Domingo 28 de Abril de 2024

Terceirização e precarização do trabalho na Unicamp: as duas faces do mesmo processo

04 Sep 2010   |   comentários

Na ultima greve de trabalhadores da Unicamp, a terceirização do trabalho tornou-se um tema recorrente dosdebates e preocupações. Do ponto de vista da mobilização, a terceirização dos serviços criou um quadro difícil para os lutadores, pois nos trouxe prejuízos políticos de grandes proporções. Afetou a organização dos trabalhadores e dividiu a categoria. Todos sabem que o principal instrumento de luta, a greve, não consegue mais atingir um dos seus objetivos: paralisar o trabalho, no caso, a universidade. Por quê? Em todos os institutos há um trabalhador terceirizado abrindo as salas de aula; limpando os corredores; cortando a grama; garantindo a segurança; trocando a lâmpada... . Entretanto, apesar da terceirização virar tema em debates do movimento sindical, as recentes notícias que envolvem trabalhadores terceirizados demonstram que o movimento sindical ainda não apresentou uma resposta política correta para este problema.

A terceirização que presenciamos nas universidades públicas é a expressão mais evidente de privatização do espaço e dos serviços públicos, pois significa a possibilidade, prática e legal, da iniciativa privada lucrar na mesma medida em que precariza o trabalho. Na Unicamp vemos que toda construção ou manutenção de espaços e obras feitas pelas empresas terceirizadas tem significado verdadeiras catástrofes financeiras com o dinheiro público. A qualidade do serviço é péssima; a demora para concluir as obras e as constantes falências das empresas aumentam as suspeitas de corrupção. Os exemplos estão aí para todos verem: a Biblioteca do IFCH; o Prédio do IG; a Climatização do Arquivo Edgar Leurenroth, o prédio da Física que está afundando, dentre muitos outros exemplos.

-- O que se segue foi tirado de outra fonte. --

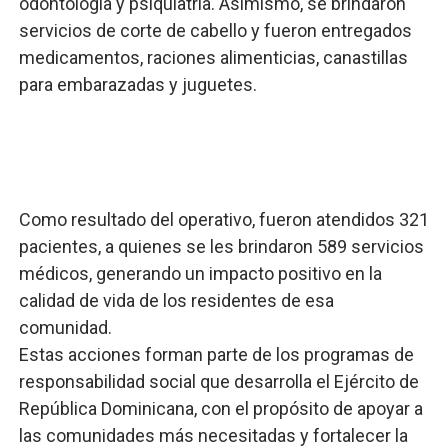
odontología y psiquiatría. Asimismo, se brindaron
servicios de corte de cabello y fueron entregados
medicamentos, raciones alimenticias, canastillas
para embarazadas y juguetes.
Como resultado del operativo, fueron atendidos 321
pacientes, a quienes se les brindaron 589 servicios
médicos, generando un impacto positivo en la
calidad de vida de los residentes de esa
comunidad.
Estas acciones forman parte de los programas de
responsabilidad social que desarrolla el Ejército de
República Dominicana, con el propósito de apoyar a
las comunidades más necesitadas y fortalecer la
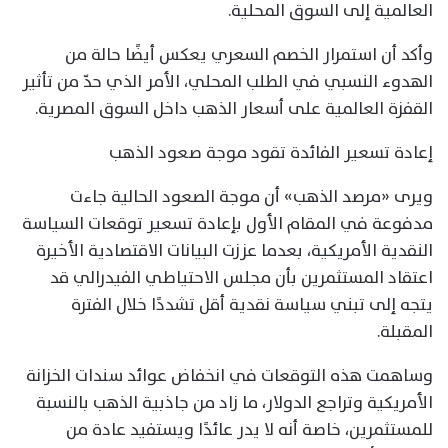
العالمية إلى السوق المحلية.
وأكد أن استمرار الخصم السعري يعكس أيضًا حالة من
الهدوء النسبي في الطلب المحلي، الأمر الذي حدّ من تأثير
القفزة العالمية على أسعار الذهب داخل السوق المصرية.
إعادة تسعير الفائدة تقود موجة صعود الذهب
ويرى «مرصد الذهب» أن موجة الصعود الحالية جاءت
مدفوعة في المقام الأول بإعادة تسعير توقعات السياسة
النقدية الأمريكية، بعدما عززت البيانات الاقتصادية الأخيرة
اعتقاد المستثمرين بأن مجلس الاحتياطي الفيدرالي قد
يتجه إلى تبني سياسة نقدية أقل تشددًا خلال الفترة
المقبلة.
وساهمت هذه التوقعات في انخفاض عوائد سندات الخزانة
الأمريكية وتراجع الدولار، ما زاد من جاذبية الذهب بالنسبة
للمستثمرين، خاصة أنه لا يدر عائدًا ويستفيد عادة من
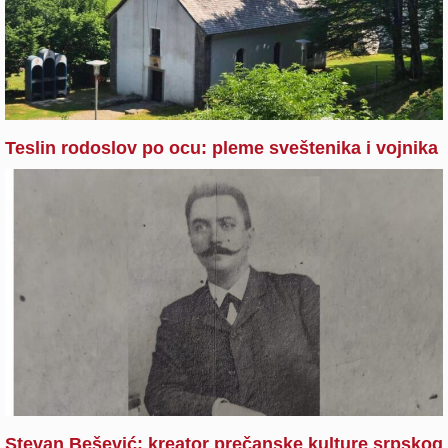
Teslin rodoslov po ocu: pleme sveštenika i vojnika
Stevan Bešević: kreator prečanske kulture srpskog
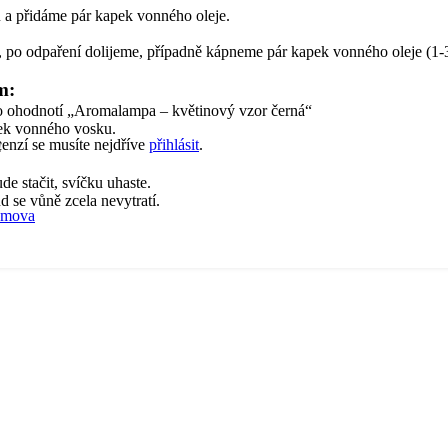
 a přidáme pár kapek vonného oleje.
, po odpaření dolijeme, případně kápneme pár kapek vonného oleje (1-
m:
o ohodnotí „Aromalampa – květinový vzor černá“
ek vonného vosku.
cenzí se musíte nejdříve
přihlásit
.
!
e stačit, svíčku uhaste.
 se vůně zcela nevytratí.
omova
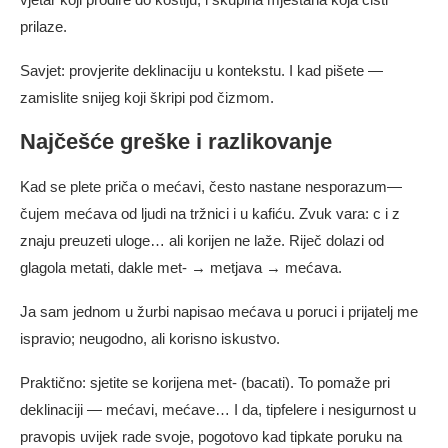
prilaze.
Savjet: provjerite deklinaciju u kontekstu. I kad pišete —
zamislite snijeg koji škripi pod čizmom.
Najčešće greške i razlikovanje
Kad se plete priča o mećavi, često nastane nesporazum—
čujem mećava od ljudi na tržnici i u kafiću. Zvuk vara: c i z
znaju preuzeti uloge… ali korijen ne laže. Riječ dolazi od
glagola metati, dakle met‑ → metjava → mećava.
Ja sam jednom u žurbi napisao mećava u poruci i prijatelj me
ispravio; neugodno, ali korisno iskustvo.
Praktično: sjetite se korijena met- (bacati). To pomaže pri
deklinaciji — mećavi, mećave… I da, tipfelere i nesigurnost u
pravopis uvijek rade svoje, pogotovo kad tipkate poruku na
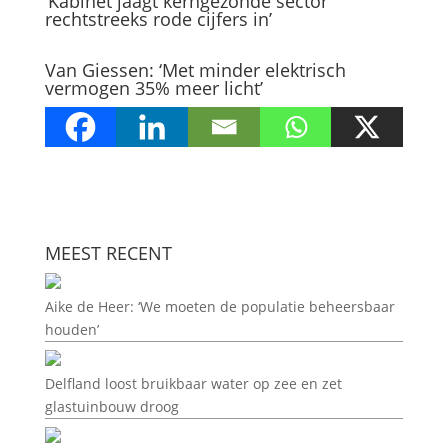
‘Kabinet jaagt kerngezonde sector
rechtstreeks rode cijfers in’
Van Giessen: ‘Met minder elektrisch
vermogen 35% meer licht’
MEEST RECENT
Aike de Heer: ‘We moeten de populatie beheersbaar
houden’
Delfland loost bruikbaar water op zee en zet
glastuinbouw droog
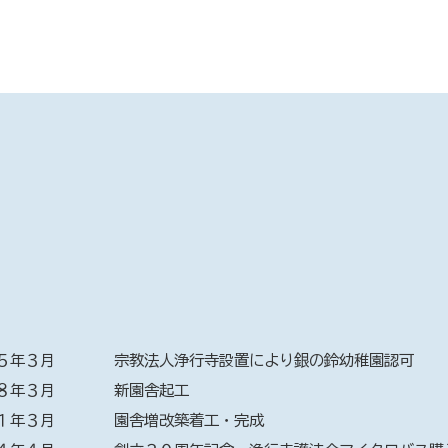
５年３月
宗教法人浄行寺設置により銀の鈴幼稚園認可
８年３月
新園舎起工
１年３月
園舎増改築着工・完成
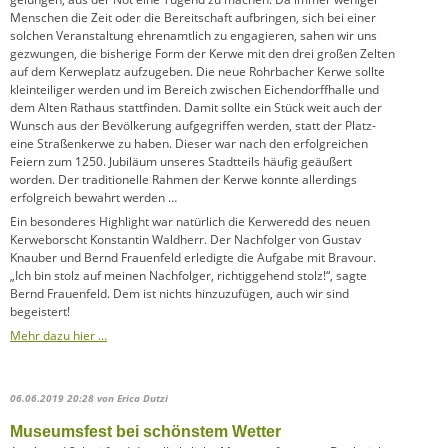
Menschen die Zeit oder die Bereitschaft aufbringen, sich bei einer
solchen Veranstaltung ehrenamtlich zu engagieren, sahen wir uns
gezwungen, die bisherige Form der Kerwe mit den drei großen Zelten
auf dem Kerweplatz aufzugeben. Die neue Rohrbacher Kerwe sollte
kleinteiliger werden und im Bereich zwischen Eichendorffhalle und
dem Alten Rathaus stattfinden. Damit sollte ein Stück weit auch der
Wunsch aus der Bevölkerung aufgegriffen werden, statt der Platz-
eine Straßenkerwe zu haben. Dieser war nach den erfolgreichen
Feiern zum 1250. Jubiläum unseres Stadtteils häufig geäußert
worden. Der traditionelle Rahmen der Kerwe konnte allerdings
erfolgreich bewahrt werden …
Ein besonderes Highlight war natürlich die Kerweredd des neuen
Kerweborscht Konstantin Waldherr. Der Nachfolger von Gustav
Knauber und Bernd Frauenfeld erledigte die Aufgabe mit Bravour.
„Ich bin stolz auf meinen Nachfolger, richtiggehend stolz!“, sagte
Bernd Frauenfeld. Dem ist nichts hinzuzufügen, auch wir sind
begeistert!
Mehr dazu hier …
06.06.2019 20:28
von Erica Dutzi
Museumsfest bei schönstem Wetter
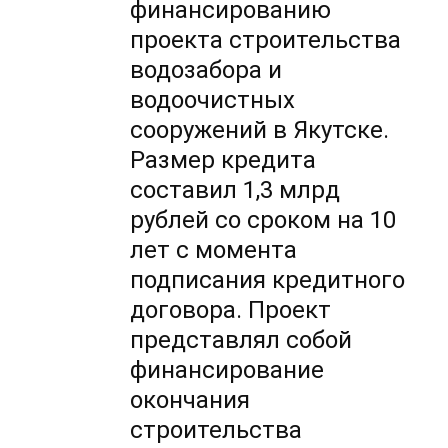
финансированию
проекта строительства
водозабора и
водоочистных
сооружений в Якутске.
Размер кредита
составил 1,3 млрд
рублей со сроком на 10
лет с момента
подписания кредитного
договора. Проект
представлял собой
финансирование
окончания
строительства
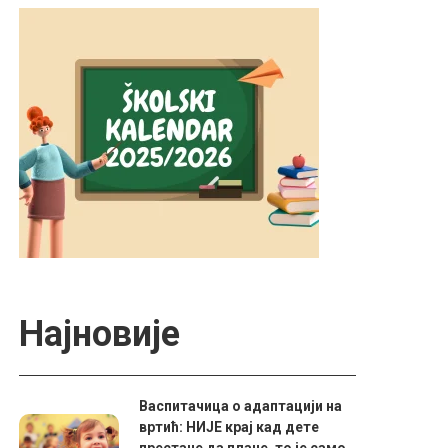
Најновије
Васпитачица о адаптацији на
вртић: НИЈЕ крај кад дете
престане да плаче, то је само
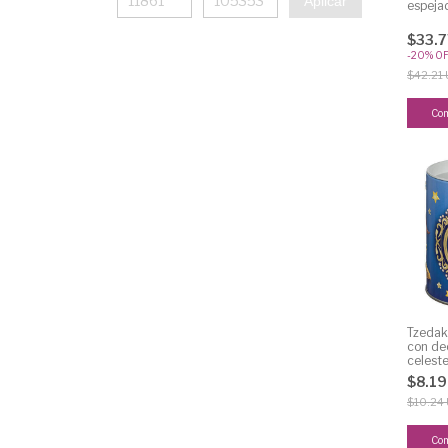
Aplicar
espeja
$33.7
-
20
%
O
$42.21
Tzedak
con de
celest
$8.1
$10.24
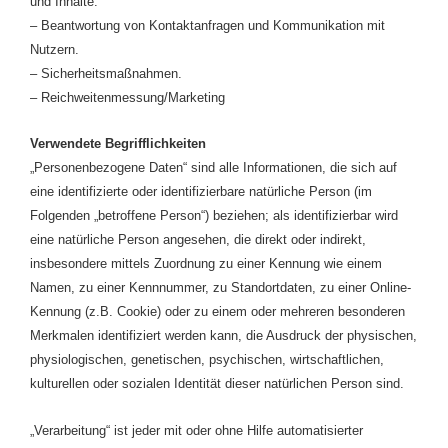
und Inhalte.
– Beantwortung von Kontaktanfragen und Kommunikation mit
Nutzern.
– Sicherheitsmaßnahmen.
– Reichweitenmessung/Marketing
Verwendete Begrifflichkeiten
„Personenbezogene Daten“ sind alle Informationen, die sich auf
eine identifizierte oder identifizierbare natürliche Person (im
Folgenden „betroffene Person“) beziehen; als identifizierbar wird
eine natürliche Person angesehen, die direkt oder indirekt,
insbesondere mittels Zuordnung zu einer Kennung wie einem
Namen, zu einer Kennnummer, zu Standortdaten, zu einer Online-
Kennung (z.B. Cookie) oder zu einem oder mehreren besonderen
Merkmalen identifiziert werden kann, die Ausdruck der physischen,
physiologischen, genetischen, psychischen, wirtschaftlichen,
kulturellen oder sozialen Identität dieser natürlichen Person sind.
„Verarbeitung“ ist jeder mit oder ohne Hilfe automatisierter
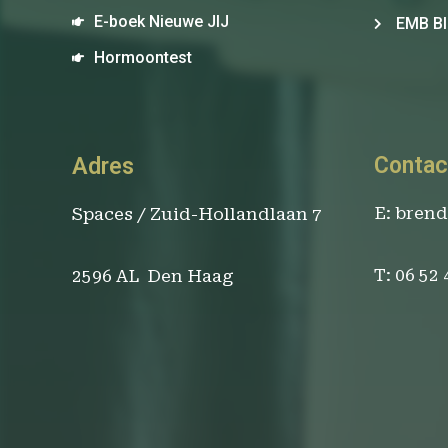
E-boek Nieuwe JIJ
EMB Bl
Hormoontest
Contac
Adres
E: bren
Spaces / Zuid-Hollandlaan 7
T: 06 52
2596 AL Den Haag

No entanto, esses sintomas representam apenas a ponta do iceberg, o sintoma de uma doença que aparenta ser simples, mas esconde a falência generalizada de todos os órgãos se não for combatida. A terceirização é reflexo de um processo mais profundo de ataques as nossas conquistas, uma forma de precarização do nosso trabalho.

A terceirização, a precarização.

Em sua tese de doutorado defendida no IFCH/Unicamp em 2008, Paula Marcelino definiu a terceirização enquanto um processo de contratação de trabalhadores por uma empresa interposta cujo objetivo último é a redução de custos com a força de trabalho. Ou seja, a terceirização tem como um de seus principais objetivos reduzir os gastos com a mão de obra. Nesta relação há sempre uma outra empresa em que os seus lucros são auferidos a partir da intermediação da força de trabalho, ou seja, a partir do ganho obtido sobre a atividade exercida pelos trabalhadores contratados por estas empresas terceirizadas.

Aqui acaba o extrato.